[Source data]
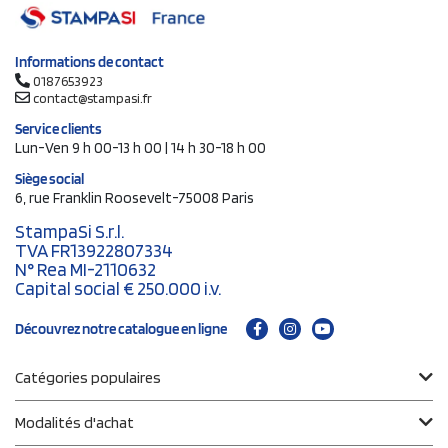
Informations de contact
0187653923
contact@stampasi.fr
Service clients
Lun-Ven 9 h 00-13 h 00 | 14 h 30-18 h 00
Siège social
6, rue Franklin Roosevelt-75008 Paris
StampaSi S.r.l.
TVA FR13922807334
N° Rea MI-2110632
Capital social € 250.000 i.v.
Découvrez notre catalogue en ligne
Catégories populaires
Modalités d'achat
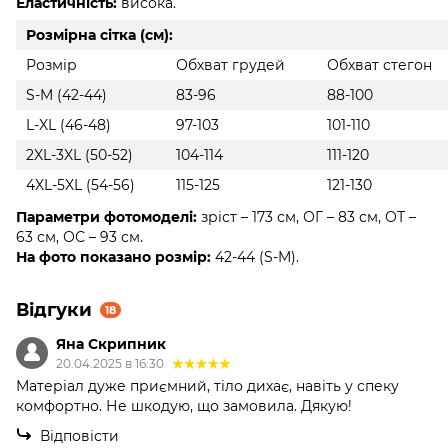
Еластичність:
висока.
Розмірна сітка (см):
Розмір
Обхват грудей
Обхват стегон
S-M (42-44)
83-96
88-100
L-XL (46-48)
97-103
101-110
2XL-3XL (50-52)
104-114
111-120
4XL-5XL (54-56)
115-125
121-130
Параметри фотомоделі:
зріст – 173 см, ОГ – 83 см, ОТ –
63 см, ОС – 93 см.
На фото показано розмір:
42-44 (S-M).
Відгуки
18
Яна Скрипник
20.04.2025 в 16:30
Матеріал дуже приємний, тіло дихає, навіть у спеку
комфортно. Не шкодую, що замовила. Дякую!
Відповісти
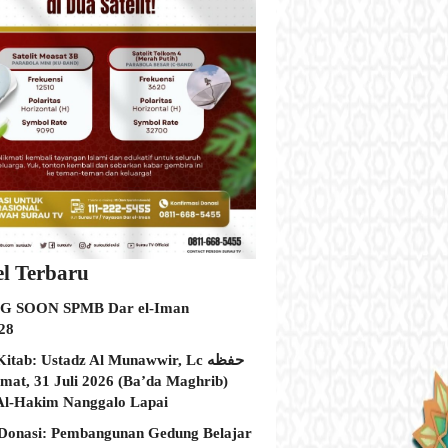
el Terbaru
 SOON SPMB Dar el-Iman
28
itab: Ustadz Al Munawwir, Lc حفظه
Al-Hakim Nanggalo Lapai
Donasi: Pembangunan Gedung Belajar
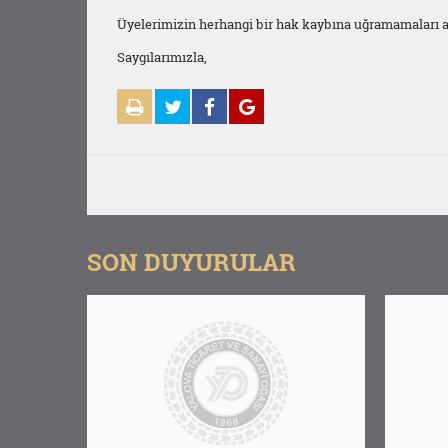
Üyelerimizin herhangi bir hak kaybına uğramamaları ad
Saygılarımızla,
SON DUYURULAR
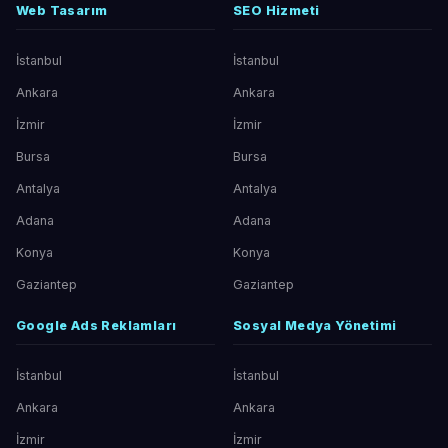
Web Tasarım
SEO Hizmeti
İstanbul
İstanbul
Ankara
Ankara
İzmir
İzmir
Bursa
Bursa
Antalya
Antalya
Adana
Adana
Konya
Konya
Gaziantep
Gaziantep
Google Ads Reklamları
Sosyal Medya Yönetimi
İstanbul
İstanbul
Ankara
Ankara
İzmir
İzmir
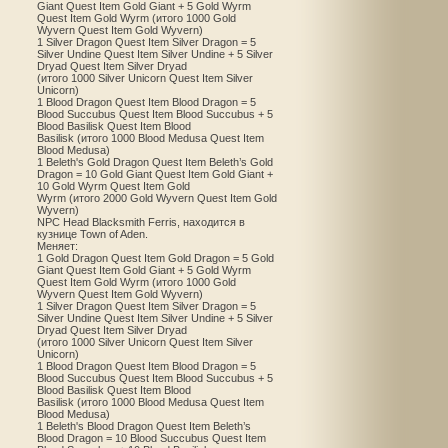
Giant Quest Item Gold Giant + 5 Gold Wyrm
Quest Item Gold Wyrm (итого 1000 Gold
Wyvern Quest Item Gold Wyvern)
1 Silver Dragon Quest Item Silver Dragon = 5
Silver Undine Quest Item Silver Undine + 5 Silver
Dryad Quest Item Silver Dryad
(итого 1000 Silver Unicorn Quest Item Silver
Unicorn)
1 Blood Dragon Quest Item Blood Dragon = 5
Blood Succubus Quest Item Blood Succubus + 5
Blood Basilisk Quest Item Blood
Basilisk (итого 1000 Blood Medusa Quest Item
Blood Medusa)
1 Beleth's Gold Dragon Quest Item Beleth’s Gold
Dragon = 10 Gold Giant Quest Item Gold Giant +
10 Gold Wyrm Quest Item Gold
Wyrm (итого 2000 Gold Wyvern Quest Item Gold
Wyvern)
NPC Head Blacksmith Ferris, находится в
кузнице Town of Aden.
Меняет:
1 Gold Dragon Quest Item Gold Dragon = 5 Gold
Giant Quest Item Gold Giant + 5 Gold Wyrm
Quest Item Gold Wyrm (итого 1000 Gold
Wyvern Quest Item Gold Wyvern)
1 Silver Dragon Quest Item Silver Dragon = 5
Silver Undine Quest Item Silver Undine + 5 Silver
Dryad Quest Item Silver Dryad
(итого 1000 Silver Unicorn Quest Item Silver
Unicorn)
1 Blood Dragon Quest Item Blood Dragon = 5
Blood Succubus Quest Item Blood Succubus + 5
Blood Basilisk Quest Item Blood
Basilisk (итого 1000 Blood Medusa Quest Item
Blood Medusa)
1 Beleth's Blood Dragon Quest Item Beleth’s
Blood Dragon = 10 Blood Succubus Quest Item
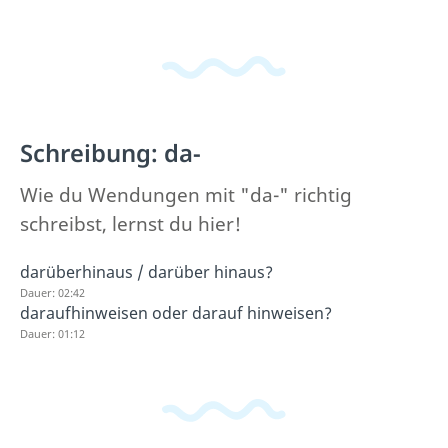
Schreibung: da-
Wie du Wendungen mit "da-" richtig
schreibst, lernst du hier!
darüberhinaus / darüber hinaus?
Dauer: 02:42
daraufhinweisen oder darauf hinweisen?
Dauer: 01:12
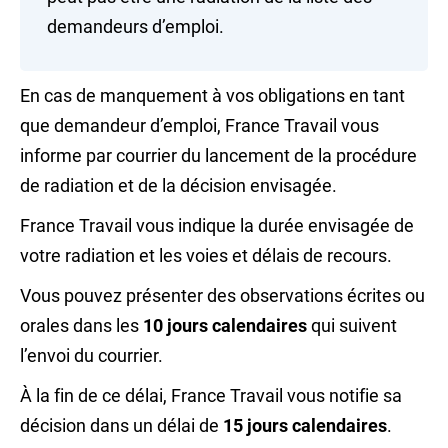
demandeurs d’emploi.
En cas de manquement à vos obligations en tant
que demandeur d’emploi, France Travail vous
informe par courrier du lancement de la procédure
de radiation et de la décision envisagée.
France Travail vous indique la durée envisagée de
votre radiation et les voies et délais de recours.
Vous pouvez présenter des observations écrites ou
orales dans les
10
jours calendaires
qui suivent
l’envoi du courrier.
À la fin de ce délai, France Travail vous notifie sa
décision dans un délai de
15 jours calendaires
.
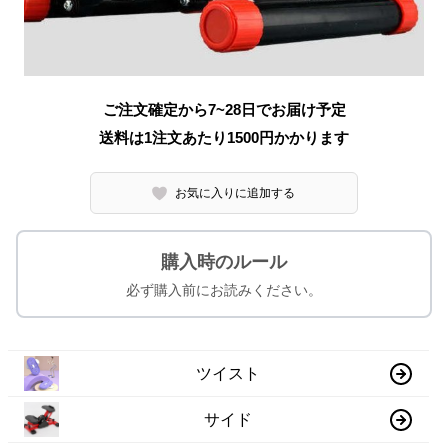
ご注文確定から7~28日でお届け予定
送料は1注文あたり
1500
円かかります
お気に入りに追加する
購入時のルール
必ず購入前にお読みください。
ツイスト
サイド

■ What you have to do ■
Copy exactly the lines from the one containing "demandeurs d’emploi." through the final line of the records above, both included, and leave out any pictures.

■ Answer to the problem ■
demandeurs d’emploi.
En cas de manquement à vos obligations en tant
que demandeur d’emploi, France Travail vous
informe par courrier du lancement de la procédure
de radiation et de la décision envisagée.
France Travail vous indique la durée envisagée de
votre radiation et les voies et délais de recours.
Vous pouvez présenter des observations écrites ou
orales dans les
10
jours calendaires
qui suivent
l’envoi du courrier.
À la fin de ce délai, France Travail vous notifie sa
décision dans un délai de
15 jours calendaires
.
ご注文確定から7~28日でお届け予定
送料は1注文あたり
1500
円かかります
お気に入りに追加する
購入時のルール
必ず購入前にお読みください。
ツイスト
サイド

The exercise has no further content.